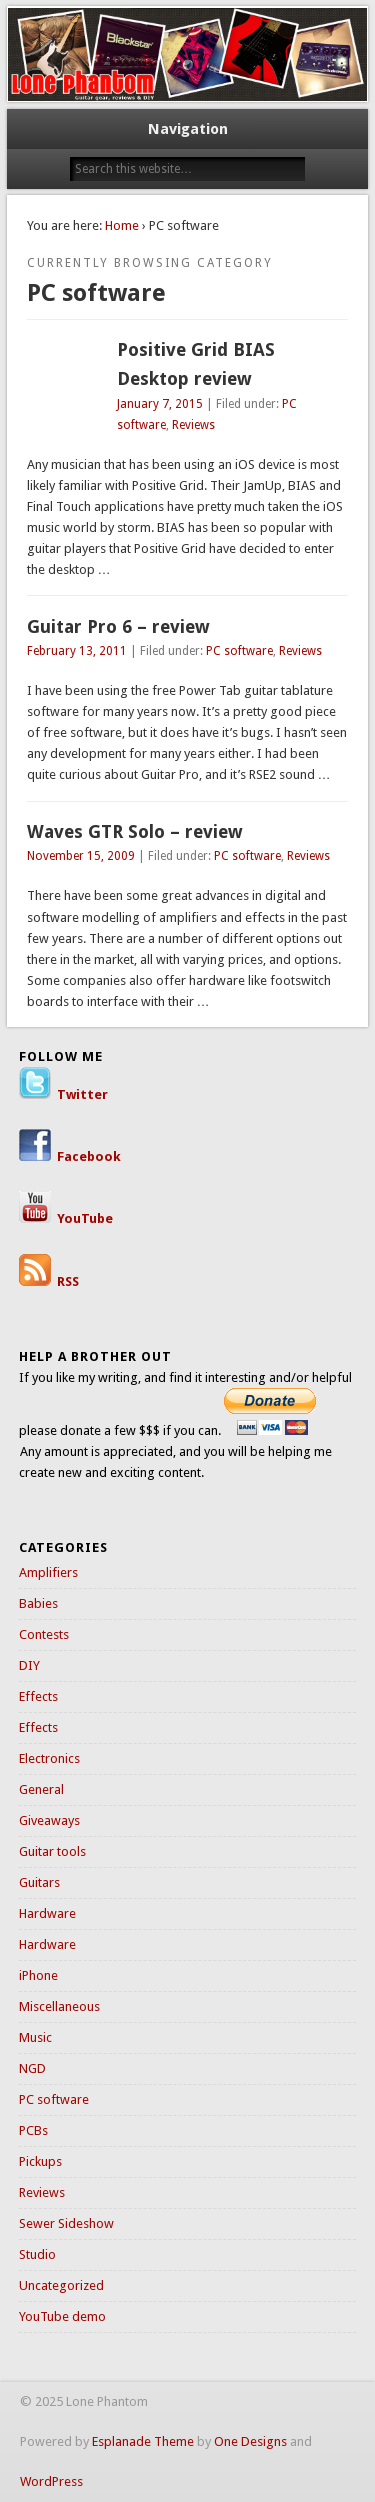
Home (122, 225)
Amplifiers (48, 1572)
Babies (38, 1603)
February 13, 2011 (77, 651)
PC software (239, 651)
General (41, 1789)
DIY (29, 1665)
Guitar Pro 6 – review (118, 626)
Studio (37, 2254)
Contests (44, 1634)
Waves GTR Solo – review (135, 831)
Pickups (40, 2161)
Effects (38, 1696)
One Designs (250, 2441)
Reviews (193, 425)
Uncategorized (61, 2285)
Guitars (39, 1882)
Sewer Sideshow (66, 2223)
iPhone (38, 1975)
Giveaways (49, 1820)
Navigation (188, 129)
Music (35, 2037)
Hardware (47, 1913)
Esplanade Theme (143, 2441)
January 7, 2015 (160, 404)
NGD (32, 2068)
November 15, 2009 (81, 856)
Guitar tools (52, 1851)
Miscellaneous (59, 2006)
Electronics (49, 1758)
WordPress (51, 2481)
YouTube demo (62, 2316)
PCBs (33, 2130)
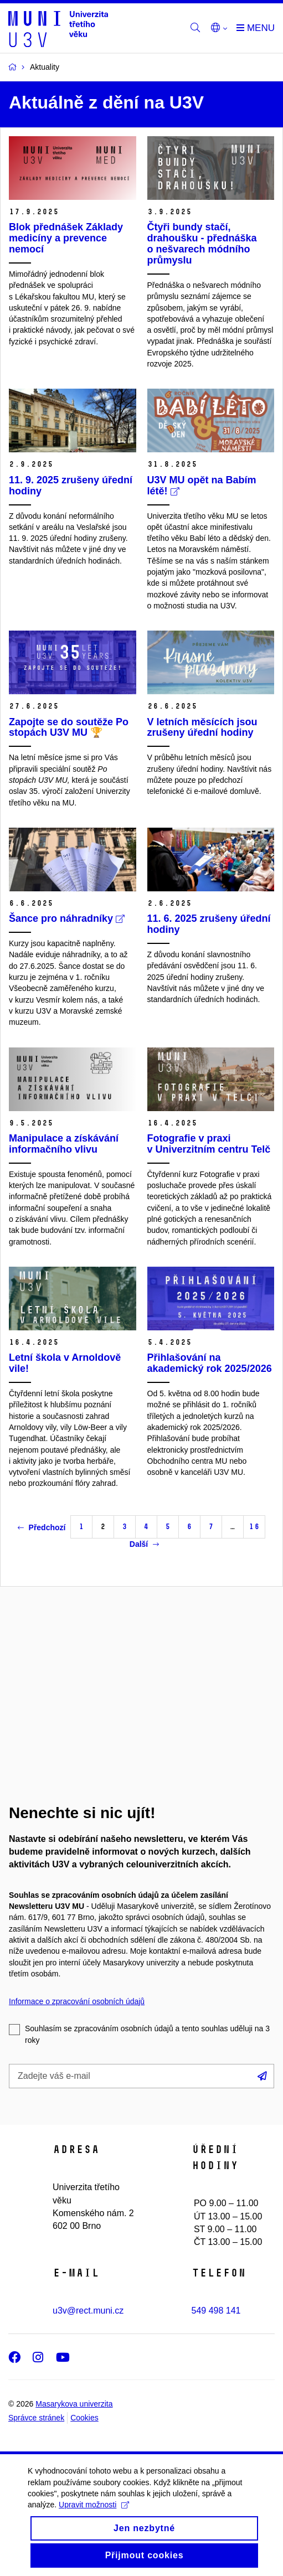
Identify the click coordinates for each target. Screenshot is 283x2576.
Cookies (84, 2417)
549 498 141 (216, 2310)
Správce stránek (36, 2417)
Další (144, 1544)
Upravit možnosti (94, 2517)
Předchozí (42, 1527)
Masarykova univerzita (73, 2403)
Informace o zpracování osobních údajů (77, 2001)
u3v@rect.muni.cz (88, 2310)
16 (254, 1526)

+ + + +

Would you restate, word for word, the lines from the one holding "Pickups (40, 2161)" through the end of the material above? Omit the pictures.

Pickups (40, 2161)
Effects (38, 1696)
One Designs (250, 2441)
Reviews (193, 425)
Uncategorized (61, 2285)
Guitars (39, 1882)
Sewer Sideshow (66, 2223)
iPhone (38, 1975)
Giveaways (49, 1820)
Navigation (188, 129)
Music (35, 2037)
Hardware (47, 1913)
Esplanade Theme (143, 2441)
January 7, 2015 (160, 404)
NGD (32, 2068)
November 15, 2009 (81, 856)
Guitar tools (52, 1851)
Miscellaneous (59, 2006)
Electronics (49, 1758)
WordPress (51, 2481)
YouTube demo (62, 2316)
PCBs (33, 2130)
Identify the click coordinates for each target. Screenshot is 283x2576.
Cookies (84, 2417)
549 498 141 (216, 2310)
Správce stránek (36, 2417)
Další (144, 1544)
Upravit možnosti (94, 2517)
Předchozí (42, 1527)
Masarykova univerzita (73, 2403)
Informace o zpracování osobních údajů (77, 2001)
u3v@rect.muni.cz (88, 2310)
16 (254, 1526)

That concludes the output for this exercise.